NSW health authorities have issued a measles alert for Sydney, after two infected travellers returning from overseas are known to have visited a number of locations.
Multiple premises have been named as potential exposure sites after the two confirmed cases, from the same family, visited them between July 14 and Thursday.
Dr Anthea Katelaris, from South Eastern Sydney Public Health Unit, said anyone who was in the same locations as the cases should check their vaccination status and be alert for signs and symptoms of measles until August 7.
The confirmed cases visited locations including Sydney International Airport on July 14, a Rose Bay chemist on July 15, the Prince of Wales Hospital on Wednesday, and a bank and various shops in Randwick on Thursday.
Measles is highly contagious and is spread in the air through coughing or sneezing by someone who is unwell with the disease.

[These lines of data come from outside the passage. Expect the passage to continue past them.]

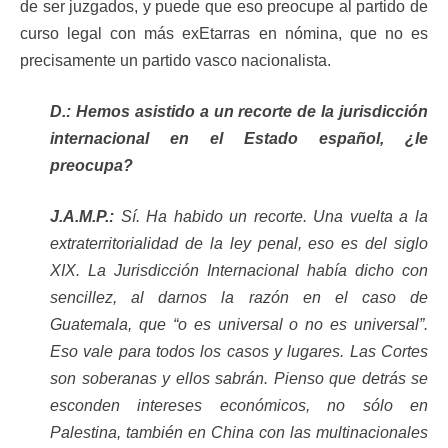
de ser juzgados, y puede que eso preocupe al partido de
curso legal con más exEtarras en nómina, que no es
precisamente un partido vasco nacionalista.
D.: Hemos asistido a un recorte de la jurisdicción
internacional en el Estado español, ¿le
preocupa?
J.A.M.P.:
Sí. Ha habido un recorte. Una vuelta a la
extraterritorialidad de la ley penal, eso es del siglo
XIX. La Jurisdicción Internacional había dicho con
sencillez, al darnos la razón en el caso de
Guatemala, que “o es universal o no es universal”.
Eso vale para todos los casos y lugares. Las Cortes
son soberanas y ellos sabrán. Pienso que detrás se
esconden intereses económicos, no sólo en
Palestina, también en China con las multinacionales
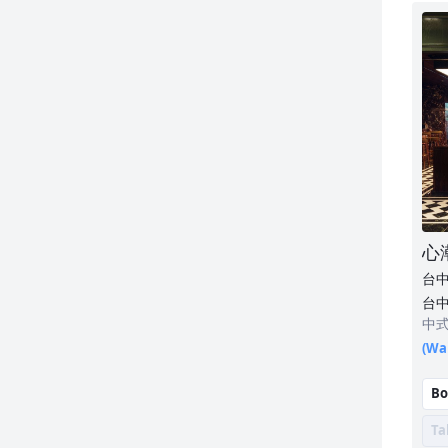
圓安廚-台灣創意料理
1010湘
漢來名人坊
檀島香港餐廳
典華雅聚
鵝川
心
台
台中
樓
中
(Wai
Bo
Ta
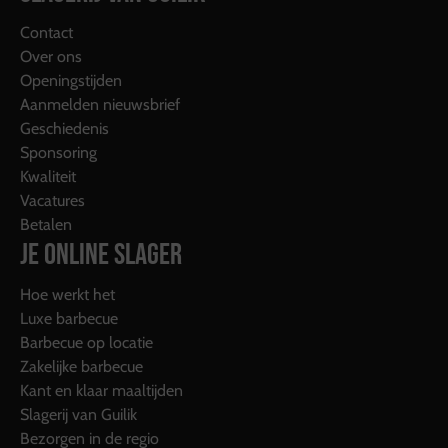
Contact
Over ons
Openingstijden
Aanmelden nieuwsbrief
Geschiedenis
Sponsoring
Kwaliteit
Vacatures
Betalen
JE ONLINE SLAGER
Hoe werkt het
Luxe barbecue
Barbecue op locatie
Zakelijke barbecue
Kant en klaar maaltijden
Slagerij van Guilik
Bezorgen in de regio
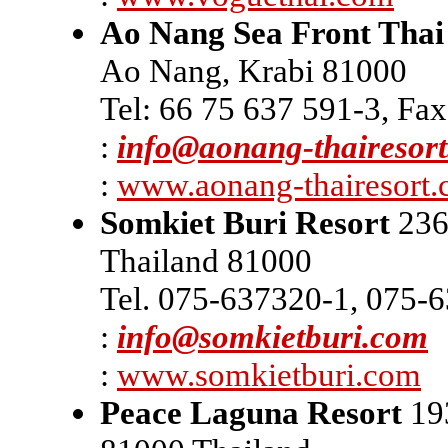
Ao Nang Sea Front Thai
Ao Nang, Krabi 81000
Tel: 66 75 637 591-3, Fa
:
info@aonang-thairesor
:
www.aonang-thairesort
Somkiet Buri Resort
236
Thailand 81000
Tel. 075-637320-1, 075-
:
info@somkietburi.com
:
www.somkietburi.com
Peace Laguna Resort
193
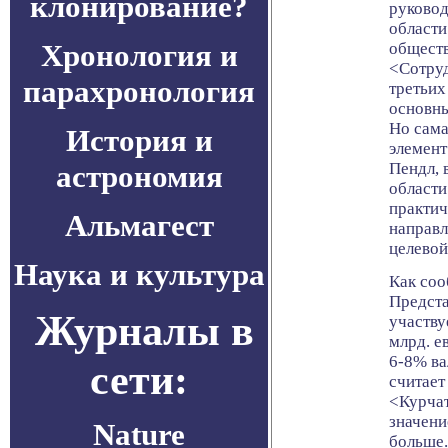
клонирование?
руковод
област
Хронология и
обществ
<Сотруд
парахронология
третьих
основны
Но сама
История и
элемент
астрономия
Пендл, 
област
практич
Альмагест
направл
целевой
Наука и культура
Как соо
Предста
Журналы в
участву
млрд. е
6-8% ва
сети:
считает
<Курчат
значени
Nature
больше.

Symptoms include fever, sore eyes and a cough followed three or four days later by a red, blotchy rash which typically spreads from the head and neck to the rest of the body.
It can take up to 18 days for symptoms to appear after exposure.

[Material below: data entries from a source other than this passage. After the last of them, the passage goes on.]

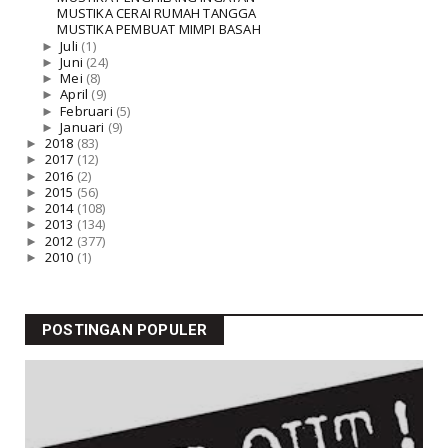
MUSTIKA CERAI RUMAH TANGGA
MUSTIKA PEMBUAT MIMPI BASAH
►
Juli
(1)
►
Juni
(24)
►
Mei
(8)
►
April
(9)
►
Februari
(5)
►
Januari
(9)
►
2018
(83)
►
2017
(12)
►
2016
(2)
►
2015
(56)
►
2014
(108)
►
2013
(134)
►
2012
(377)
►
2010
(1)
POSTINGAN POPULER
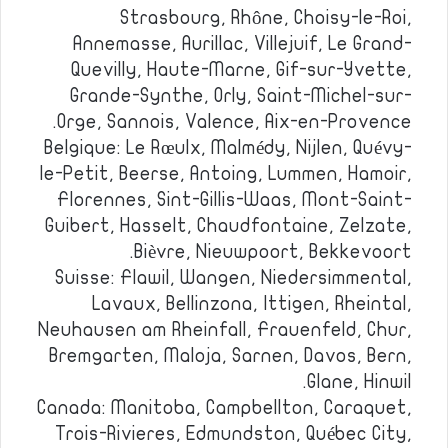
Strasbourg, Rhône, Choisy-le-Roi,
Annemasse, Aurillac, Villejuif, Le Grand-
Quevilly, Haute-Marne, Gif-sur-Yvette,
Grande-Synthe, Orly, Saint-Michel-sur-
Orge, Sannois, Valence, Aix-en-Provence.
Belgique: Le Rœulx, Malmédy, Nijlen, Quévy-
le-Petit, Beerse, Antoing, Lummen, Hamoir,
Florennes, Sint-Gillis-Waas, Mont-Saint-
Guibert, Hasselt, Chaudfontaine, Zelzate,
Bièvre, Nieuwpoort, Bekkevoort.
Suisse: Flawil, Wangen, Niedersimmental,
Lavaux, Bellinzona, Ittigen, Rheintal,
Neuhausen am Rheinfall, Frauenfeld, Chur,
Bremgarten, Maloja, Sarnen, Davos, Bern,
Glane, Hinwil.
Canada: Manitoba, Campbellton, Caraquet,
Trois-Rivieres, Edmundston, Québec City,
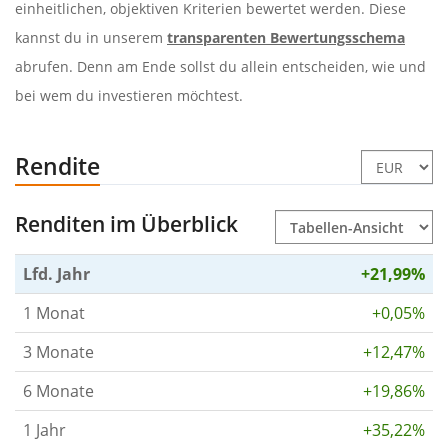
einheitlichen, objektiven Kriterien bewertet werden. Diese
kannst du in unserem
transparenten Bewertungsschema
abrufen. Denn am Ende sollst du allein entscheiden, wie und
bei wem du investieren möchtest.
Rendite
Renditen im Überblick
Lfd. Jahr
+21,99%
1 Monat
+0,05%
3 Monate
+12,47%
6 Monate
+19,86%
1 Jahr
+35,22%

Anyone born in or after 1966 who has not received two doses of measles vaccine is advised to get a measles vaccine to prevent the infection.
“The measles-mumps-rubella vaccine is safe and effective protection against measles,” Dr Katelaris said.
The vaccine is free for anyone born during or after 1966 who hasn’t already had two doses.
Anyone who develops symptoms is advised to call a GP or medical centre ahead to ensure they can be isolated from other people.
Measles remains common in many parts of the world, with large outbreaks currently occurring in a number of locations.
Measles has also been reported in other states in recent weeks.